Tomemos por exemplo o problema dos evacuados. Esse é um problema real. Os colonos da Faixa de Gaza foram para lá a mando do governo israelita. Eles devem ser compensados por esta terrível idiotice, para que possam reconstruir as suas vidas. Um governo que realmente quisesse evacuá-los já lhes teria dado a compensação, para que pudessem partir antes da evacuação. Na evacuação de Yamit, em 1982, a esmagadora maioria dos residentes foi indenizada e partiu antes da evacuação. Aqueles que estiveram presentes no confronto no local eram ativistas colonos de fora, com quem é mais fácil lidar do que com as famílias que realmente vivem lá. De acordo com Yonatan Bassi, chefe da Administração de Retirada, mais de metade dos actuais colonos da Faixa de Gaza já manifestaram a sua vontade de partir (1). Então porque é que Sharon não facilita a sua partida imediata? Será que ele quer que as fotografias da primeira tentativa de evacuação nos mostrem famílias inteiras com os seus filhos, cujo mundo foi destruído, para que possamos compreender através da empatia que é simplesmente impossível evacuar?
E porquê esta lentidão no Orçamento? O que os opositores de direita ao Orçamento exigem é um referendo. A corrente principal do campo de colonos não está interessada numa ruptura completa com a sociedade israelita. Os seus líderes dizem que estarão prontos a aceitar a decisão, mas apenas se for claramente provado que esta é a vontade da maioria. É claro que os rebeldes do Likud têm a sua própria agenda, que se liga a esta exigência. Mas precisamente nesta questão, é simples desmascarar o seu bluff, dando-lhes o que exigem. De acordo com todas as sondagens, existe uma maioria decisiva e estável de 60%-70% a favor da evacuação de Gaza. Mesmo na sondagem realizada alguns dias após o ataque terrorista no Stage Club em Tel Aviv, 66% disseram que teriam votado “sim” ao plano, se um referendo tivesse ocorrido naquele dia (2). O desligamento será aprovado em referendo. Isso é claro até para a direita. Por que então Sharon se opõe a isso? Talvez ele não queira realmente que os colonos se comprometam e aceitem a vontade da maioria? Talvez ele tenha medo de que, se a decisão de evacuação for aprovada no referendo, ela terá de ser realmente executada, mais cedo ou mais tarde?

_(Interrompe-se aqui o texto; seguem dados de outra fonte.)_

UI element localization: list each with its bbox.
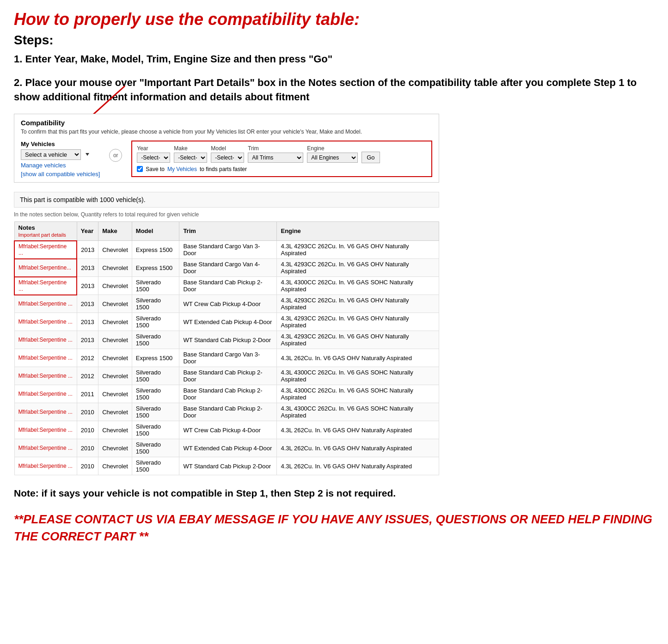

Tudo o que existe, então, é a fé de que Sharon mudou. Em seu nome, todos os partidos da esquerda estão obedientemente alinhados atrás dele. Não apenas o Partido Trabalhista, que provavelmente estaria disposto a participar de qualquer governo, mesmo um liderado por “Gandhi” *; mas também Yahad e Hadash**. Sharon está a submeter à aprovação um orçamento de pilhagem e roubo, que reduz ainda mais os remanescentes dos serviços públicos, e tudo o que os partidos de esquerda têm a dizer é que temos de o ajudar a aprová-lo, porque ele disse que irá evacuar assentamentos.
Das 100,000 mil pessoas que compareceram à manifestação dos partidos de esquerda há um ano, que exigiam a retirada de Gaza, 90,000 mil ficaram em casa na manifestação desta semana. Será que muitos deles sentem no fundo do coração que estão sendo enganados? A esquerda israelense escolheu cometer suicídio. Não está mais em dívida com seus eleitores. Está em dívida apenas com Sharon.
* “Gandhi” é o apelido peculiar em Israel de Rehavam Ze'evi, um ex-general e político que foi assassinado em 2001 enquanto servia como Ministro do Turismo de Israel. Ele tinha a reputação de ser um nacionalista extremo e chauvinista anti-árabe que apoiava abertamente a transferência. O actual governo Sharon-Trabalhista decidiu recentemente estabelecer um dia nacional em memória dele, semelhante ao de Rabin. [MILÍMETROS] ]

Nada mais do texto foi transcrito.